▶ [MATERIALS PROVIDED]
_ _ _ _ _
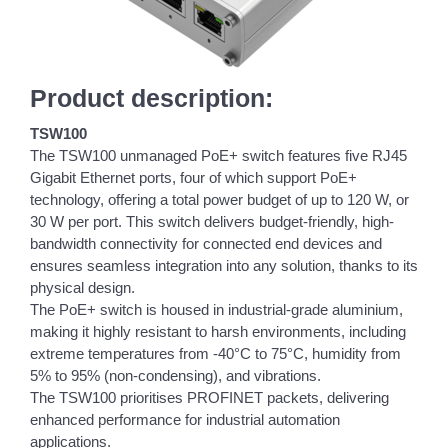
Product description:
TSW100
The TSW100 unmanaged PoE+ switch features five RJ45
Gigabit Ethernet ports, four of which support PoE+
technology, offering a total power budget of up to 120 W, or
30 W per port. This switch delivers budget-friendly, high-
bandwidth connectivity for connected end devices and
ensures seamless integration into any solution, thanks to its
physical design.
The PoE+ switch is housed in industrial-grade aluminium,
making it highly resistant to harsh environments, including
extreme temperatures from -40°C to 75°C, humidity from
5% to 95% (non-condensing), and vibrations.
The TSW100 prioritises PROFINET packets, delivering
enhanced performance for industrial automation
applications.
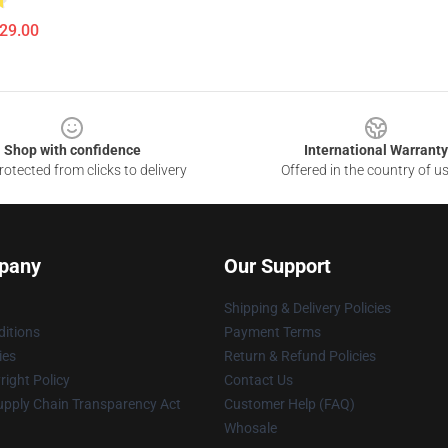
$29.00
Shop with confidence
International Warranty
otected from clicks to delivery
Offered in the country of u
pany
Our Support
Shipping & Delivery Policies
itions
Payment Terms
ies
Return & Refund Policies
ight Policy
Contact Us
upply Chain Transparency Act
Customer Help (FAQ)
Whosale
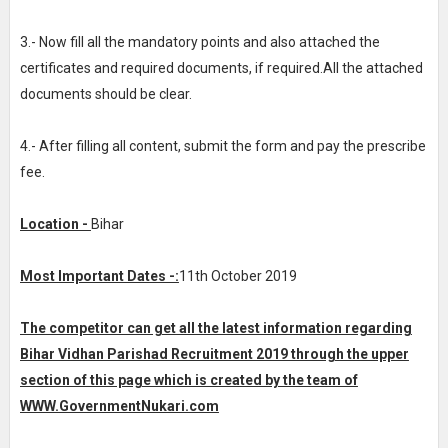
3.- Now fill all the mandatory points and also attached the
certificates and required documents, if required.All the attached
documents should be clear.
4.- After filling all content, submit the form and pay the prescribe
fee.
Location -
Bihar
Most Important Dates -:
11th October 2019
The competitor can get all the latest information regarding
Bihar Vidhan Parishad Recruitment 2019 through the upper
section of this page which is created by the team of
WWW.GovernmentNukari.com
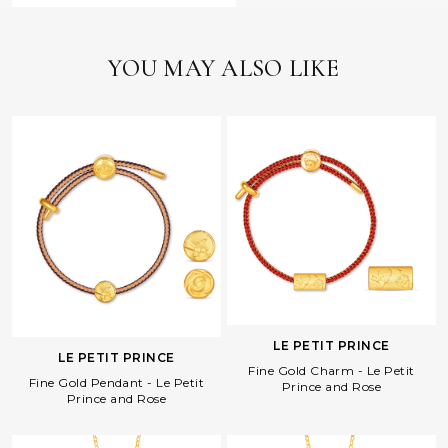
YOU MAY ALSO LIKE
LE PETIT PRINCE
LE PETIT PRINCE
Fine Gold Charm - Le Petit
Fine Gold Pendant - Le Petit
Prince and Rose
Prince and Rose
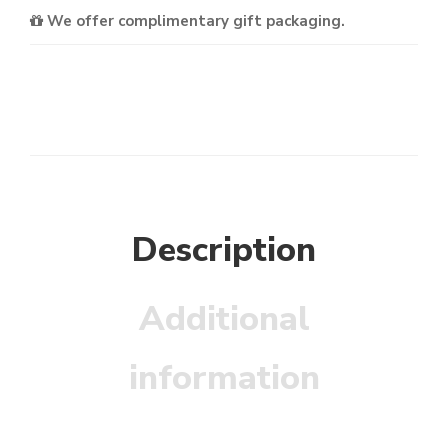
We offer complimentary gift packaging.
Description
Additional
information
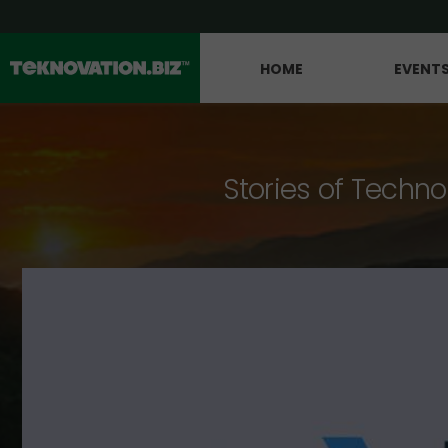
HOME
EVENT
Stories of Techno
_ _ _ _ _
▶ [TASK TO CARRY OUT] Find the line that contains "Return & Refund Policies", then write out that line and each one after it, exactly and with nothing else, through the end of the entries above, without the pictures.

▶ [EXERCISE SOLUTION]
Return & Refund Policies
ight Policy
Contact Us
upply Chain Transparency Act
Customer Help (FAQ)
Whosale
3.- Now fill all the mandatory points and also attached the
certificates and required documents, if required.All the attached
documents should be clear.
4.- After filling all content, submit the form and pay the prescribe
fee.
Location -
Bihar
Most Important Dates -:
11th October 2019
The competitor can get all the latest information regarding
Bihar Vidhan Parishad Recruitment 2019 through the upper
section of this page which is created by the team of
WWW.GovernmentNukari.com
YOU MAY ALSO LIKE
LE PETIT PRINCE
LE PETIT PRINCE
Fine Gold Charm - Le Petit
Fine Gold Pendant - Le Petit
Prince and Rose
Prince and Rose
We offer complimentary gift packaging.
Description
Additional
information
HOME
EVENT
Stories of Techno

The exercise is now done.